Title: Spook.js: Attacking Chrome Strict Site Isolation via Speculative Execution

Abstract: The discovery of the Spectre attack in 2018 has sent shockwaves through the computer industry, affecting processor vendors, OS providers, programming language developers, and more. Because web browsers execute untrusted code while potentially accessing sensitive information, they were considered prime targets for attacks and underwent significant changes to protect users from speculative execution attacks. 

We present Spook.js, a JavaScript-based Spectre attack that can read from the entire address space of the attacking webpage. We further investigate the implementation of strict site isolation in Chrome, and demonstrate limitations that allow Spook.js to read sensitive information from other webpages.
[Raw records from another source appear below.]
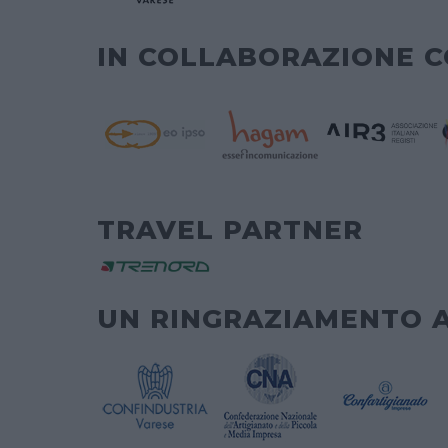
IN COLLABORAZIONE 
TRAVEL PARTNER
UN RINGRAZIAMENTO 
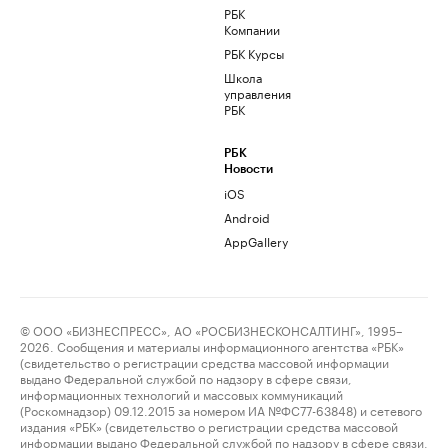
РБК
Компании
РБК Курсы
Школа
управления
РБК
РБК
Новости
iOS
Android
AppGallery
© ООО «БИЗНЕСПРЕСС», АО «РОСБИЗНЕСКОНСАЛТИНГ», 1995–
2026. Сообщения и материалы информационного агентства «РБК»
(свидетельство о регистрации средства массовой информации
выдано Федеральной службой по надзору в сфере связи,
информационных технологий и массовых коммуникаций
(Роскомнадзор) 09.12.2015 за номером ИА №ФС77-63848) и сетевого
издания «РБК» (свидетельство о регистрации средства массовой
информации выдано Федеральной службой по надзору в сфере связи,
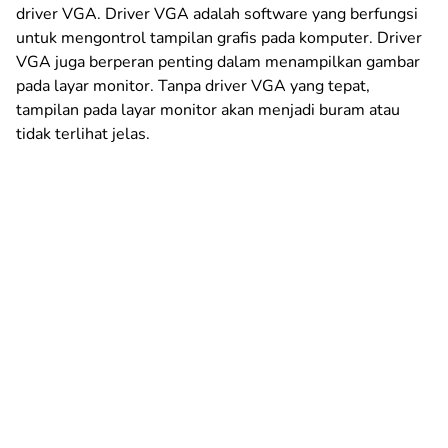
driver VGA. Driver VGA adalah software yang berfungsi
untuk mengontrol tampilan grafis pada komputer. Driver
VGA juga berperan penting dalam menampilkan gambar
pada layar monitor. Tanpa driver VGA yang tepat,
tampilan pada layar monitor akan menjadi buram atau
tidak terlihat jelas.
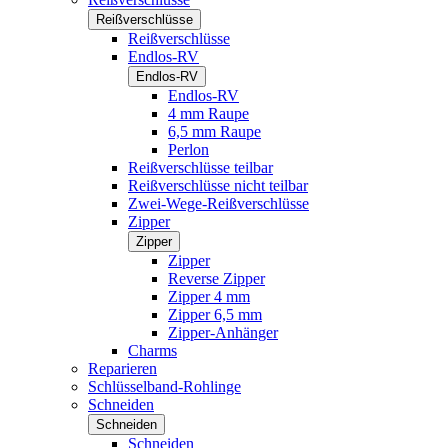
Reißverschlüsse
Reißverschlüsse
Endlos-RV
Endlos-RV
Endlos-RV
4 mm Raupe
6,5 mm Raupe
Perlon
Reißverschlüsse teilbar
Reißverschlüsse nicht teilbar
Zwei-Wege-Reißverschlüsse
Zipper
Zipper
Zipper
Reverse Zipper
Zipper 4 mm
Zipper 6,5 mm
Zipper-Anhänger
Charms
Reparieren
Schlüsselband-Rohlinge
Schneiden
Schneiden
Schneiden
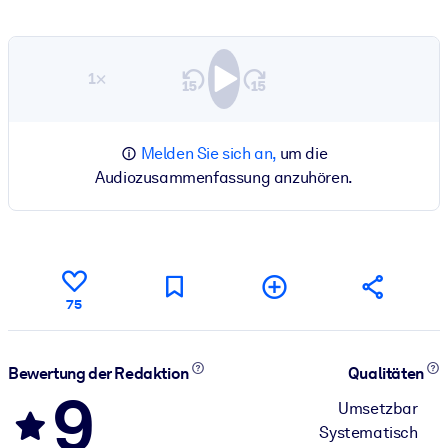
1×
Melden Sie sich an,
um die
Audiozusammenfassung anzuhören.
75
Bewertung der Redaktion
Qualitäten
9
Umsetzbar
Systematisch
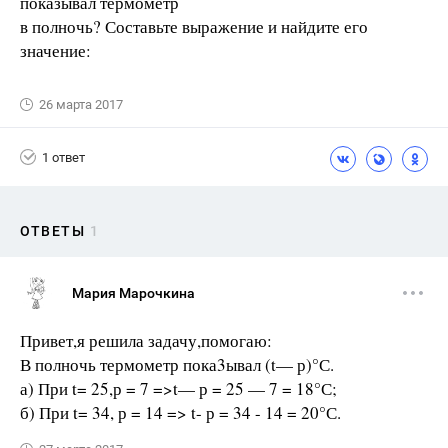
показывал термометр
в полночь? Составьте выражение и найдите его
значение:
26 марта 2017
1 ответ
ОТВЕТЫ
1
Мария Марочкина
Привет,я решила задачу,помогаю:
В полночь термометр пока3ывал (t— р)°С.
а) При t= 25,р = 7 =>t— р = 25 — 7 = 18°С;
б) При t= 34, р = 14 => t- р = 34 - 14 = 20°С.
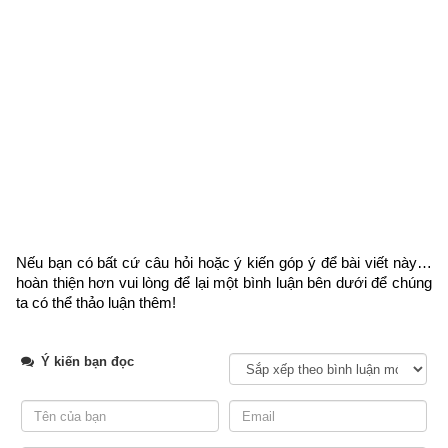
gia công. Kỵ các nghề liên quan đến đất.
Hung niên
: 19, 25, 32, 49
Có thể thọ
: từ 78 – 88 tuổi
Nếu bạn có bất cứ câu hỏi hoặc ý kiến góp ý để bài viết này… 
hoàn thiện hơn vui lòng
 để lại một bình luận bên dưới để chúng 
ta có thể thảo luận thêm!
Ý kiến bạn đọc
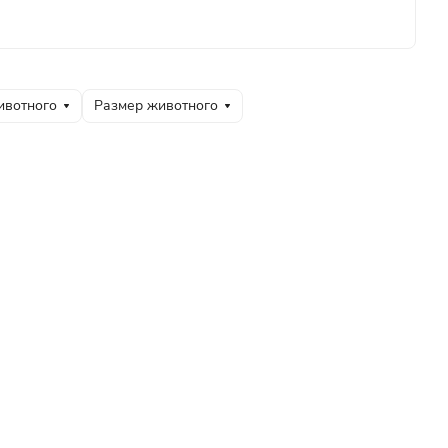
ивотного
Размер животного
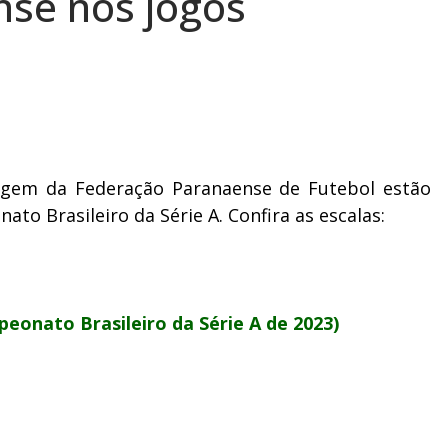
se nos jogos
ragem da Federação Paranaense de Futebol estão
to Brasileiro da Série A. Confira as escalas:
eonato Brasileiro da Série A de 2023)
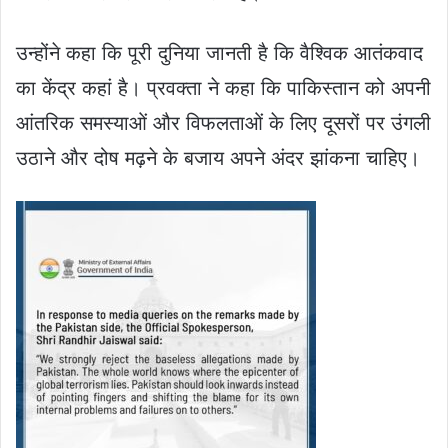
उन्होंने कहा कि पूरी दुनिया जानती है कि वैश्विक आतंकवाद
का केंद्र कहां है। प्रवक्‍ता ने कहा कि पाकिस्तान को अपनी
आंतरिक समस्याओं और विफलताओं के लिए दूसरों पर उंगली
उठाने और दोष मढ़ने के बजाय अपने अंदर झांकना चाहिए।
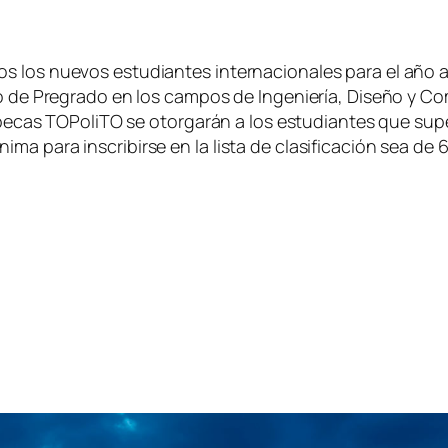
s los nuevos estudiantes internacionales para el año
lo de Pregrado en los campos de Ingeniería, Diseño y Com
as becas TOPoliTO se otorgarán a los estudiantes que su
a para inscribirse en la lista de clasificación sea de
We further show that Spectre adversely affects the security model of extensions in Chrome, demonstrating leaks of usernames and passwords from the LastPass password manager. Finally, we show that the problem also affects other Chromium-based browsers, such as Microsoft Edge and Brave.

Biography: Jason Kim is a second-year Ph.D. student advised by Prof. Daniel Genkin at Georgia Tech's School of Cybersecurity and Privacy. Jason's research lies at the intersection of side-channel attacks arising from CPU microarchitecture and how they can be exploited from web browsers. His ultimate goal is to harden web browsers against leaking secrets: billions of people browse the internet on a daily basis and handle sensitive or personal information on the web, yet browsers automatically execute untrusted code served from websites as soon as a user visits the site. Prior to Georgia Tech, Jason graduated from the University of Michigan in 2021 with a Bachelor's in Computer Science. He is an author and presenter of Spook.js, which was published at the 2022 IEEE Symposium on Security and Privacy.